In Eaton, Mahoney and Pearson Residential Colleges, a bathroom separates many dorm rooms. Two pairs of suitemates live on either side of the bathroom, sharing a shower, two sinks and a toilet. While the front doors of each room have locks, the bathrooms do not.

Students have no control over whether their suitemates lock their front door – a situation that could potentially enable an intruder to enter one of the suite’s rooms and travel through the unlocked bathroom to the next room, many students say.

“If [my suitemates] leave their door unlocked, then someone can come into my room, too,” Aniruddha Krishna, a junior who has lived in Mahoney, said.

“When I first saw that there were no locks I was so shocked,” alumnus Violaine De L’Aulnoit said of her experience living in Pearson Residential College last year.  “How was I supposed to feel comfortable without a lock?”
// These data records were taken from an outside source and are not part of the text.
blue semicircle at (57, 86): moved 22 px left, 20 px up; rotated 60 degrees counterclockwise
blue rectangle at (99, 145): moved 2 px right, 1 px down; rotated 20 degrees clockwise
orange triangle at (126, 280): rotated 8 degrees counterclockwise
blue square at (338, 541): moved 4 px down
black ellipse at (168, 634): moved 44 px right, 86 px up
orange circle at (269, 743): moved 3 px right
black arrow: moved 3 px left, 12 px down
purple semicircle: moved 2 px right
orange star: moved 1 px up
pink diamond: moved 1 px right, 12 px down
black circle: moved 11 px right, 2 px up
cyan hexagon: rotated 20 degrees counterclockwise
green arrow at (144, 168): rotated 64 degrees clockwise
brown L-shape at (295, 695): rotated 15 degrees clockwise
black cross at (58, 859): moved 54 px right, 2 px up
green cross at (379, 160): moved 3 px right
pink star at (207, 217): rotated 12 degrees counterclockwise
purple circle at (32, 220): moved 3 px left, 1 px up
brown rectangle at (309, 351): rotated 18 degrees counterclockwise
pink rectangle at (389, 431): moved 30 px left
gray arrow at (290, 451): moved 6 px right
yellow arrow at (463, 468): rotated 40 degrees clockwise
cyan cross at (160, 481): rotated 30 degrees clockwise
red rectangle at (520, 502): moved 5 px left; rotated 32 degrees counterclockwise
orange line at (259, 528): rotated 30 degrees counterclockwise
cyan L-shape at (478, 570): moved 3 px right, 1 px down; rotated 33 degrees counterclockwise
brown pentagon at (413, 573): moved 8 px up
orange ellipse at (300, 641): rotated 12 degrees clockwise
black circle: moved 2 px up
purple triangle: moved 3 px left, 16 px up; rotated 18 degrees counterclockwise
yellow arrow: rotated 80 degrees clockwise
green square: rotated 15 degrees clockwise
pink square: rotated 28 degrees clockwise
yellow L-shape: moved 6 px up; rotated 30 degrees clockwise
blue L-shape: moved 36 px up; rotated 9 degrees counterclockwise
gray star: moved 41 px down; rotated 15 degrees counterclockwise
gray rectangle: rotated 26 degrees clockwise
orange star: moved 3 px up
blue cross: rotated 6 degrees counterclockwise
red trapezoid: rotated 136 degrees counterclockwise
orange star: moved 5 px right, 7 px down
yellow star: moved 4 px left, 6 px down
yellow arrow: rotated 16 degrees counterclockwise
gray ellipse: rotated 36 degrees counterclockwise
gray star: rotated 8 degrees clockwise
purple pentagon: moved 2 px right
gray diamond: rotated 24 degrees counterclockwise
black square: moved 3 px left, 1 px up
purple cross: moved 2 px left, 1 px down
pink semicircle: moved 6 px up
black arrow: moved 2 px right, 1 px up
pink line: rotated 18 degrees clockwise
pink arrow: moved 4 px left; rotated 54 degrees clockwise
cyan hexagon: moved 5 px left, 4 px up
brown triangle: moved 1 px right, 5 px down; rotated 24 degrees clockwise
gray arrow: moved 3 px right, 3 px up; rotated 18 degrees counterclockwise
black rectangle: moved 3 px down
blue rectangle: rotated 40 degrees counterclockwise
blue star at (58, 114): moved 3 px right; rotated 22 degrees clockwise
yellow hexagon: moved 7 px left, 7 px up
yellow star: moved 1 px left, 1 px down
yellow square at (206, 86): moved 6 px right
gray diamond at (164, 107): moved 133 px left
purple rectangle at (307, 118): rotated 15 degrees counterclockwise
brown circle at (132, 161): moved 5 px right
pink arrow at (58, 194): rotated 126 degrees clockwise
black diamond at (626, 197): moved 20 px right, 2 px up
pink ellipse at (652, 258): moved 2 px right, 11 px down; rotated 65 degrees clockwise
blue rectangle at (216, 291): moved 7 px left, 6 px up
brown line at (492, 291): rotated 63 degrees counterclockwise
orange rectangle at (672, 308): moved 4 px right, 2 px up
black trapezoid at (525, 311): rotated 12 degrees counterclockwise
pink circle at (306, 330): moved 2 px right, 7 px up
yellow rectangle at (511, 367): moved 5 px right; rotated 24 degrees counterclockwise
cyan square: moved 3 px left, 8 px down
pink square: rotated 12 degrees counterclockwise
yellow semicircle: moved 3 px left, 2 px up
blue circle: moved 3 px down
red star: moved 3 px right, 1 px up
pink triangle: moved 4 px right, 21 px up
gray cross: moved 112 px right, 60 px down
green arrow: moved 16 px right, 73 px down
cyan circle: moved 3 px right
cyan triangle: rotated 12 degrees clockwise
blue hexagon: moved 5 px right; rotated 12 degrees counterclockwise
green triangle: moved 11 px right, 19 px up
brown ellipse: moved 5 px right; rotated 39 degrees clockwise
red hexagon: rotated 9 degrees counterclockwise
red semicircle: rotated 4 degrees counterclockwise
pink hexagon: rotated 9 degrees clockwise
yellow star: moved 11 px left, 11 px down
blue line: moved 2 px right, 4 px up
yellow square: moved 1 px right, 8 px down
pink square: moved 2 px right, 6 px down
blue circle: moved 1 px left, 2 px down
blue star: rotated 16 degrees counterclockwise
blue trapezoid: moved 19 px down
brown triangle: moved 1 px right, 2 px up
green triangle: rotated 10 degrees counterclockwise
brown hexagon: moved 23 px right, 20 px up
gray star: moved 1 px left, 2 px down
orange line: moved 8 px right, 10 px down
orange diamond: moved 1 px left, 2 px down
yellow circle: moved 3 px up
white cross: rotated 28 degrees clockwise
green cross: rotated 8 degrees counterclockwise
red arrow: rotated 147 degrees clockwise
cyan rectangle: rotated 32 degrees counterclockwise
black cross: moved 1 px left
After several incidents of students locking themselves in the bathrooms, the fire department mandated that the university remove the locks to be in compliance with fire safety issues.

Gilbert Arias, assistant vice president for Student Affairs, said the university regularly meets with the fire department regarding all buildings on campus and has hired a private company to inspect and certify all of the university’s fire and safety equipment.

“Safety is paramount in case of fire,” he said. 

But are the fire safety regulations jeopardizing students’ security and right to privacy?

“It’s dangerous if someone sketchy takes advantage of the fact that the rooms are connected and come into my room or while I’m in the bathroom,” said Ratcha Erpaiboon, a junior who lived in Pearson.

In January 2007, former UM student Michael Anthony Anderson was arrested for entering an unlocked Pearson suite and sexually assaulting the sleeping female victim. He was also accused of stealing some of her belongings before leaving.

Junior Dayna Candela said she doesn’t feel safe without locks.

“If anything, UM should have locks on the outside of the bathroom doors for when we go to sleep,” Candela said. “I feel more secure being able to lock my side of the bathroom.”

Candela also recalls an incident in which the lack of bathroom locks compromised her boyfriend’s privacy.

“[My suitemate] didn’t hear the shower turn off and had just walked in on my boyfriend [while he was using the shower],” Candela said.

Arias suggests that students set up “suite meetings” to discuss bathroom rules and guidelines or to set up a system so that everyone can use the bathroom comfortably, without the fear of being barged in on.

“Issues between roommates can be worked out,” he said.

Last year, Arias said there have been no cases of crime or theft due to unlocked doors on campus, but agrees it is a concern. “It’s never safe to leave doors open,” he said.

The bathrooms will remain without locks because there needs to be several ways to escape a fire, Arias said.

If the Coral Gables Fire Department agreed to it, Patricia A. Whitely, vice president for Student Affairs, said she is “willing to explore new ideas” if students presented them.  One such idea is the installation of a lock on each side of the bathroom door that could be opened using a universal key that would be provided to each suitemate.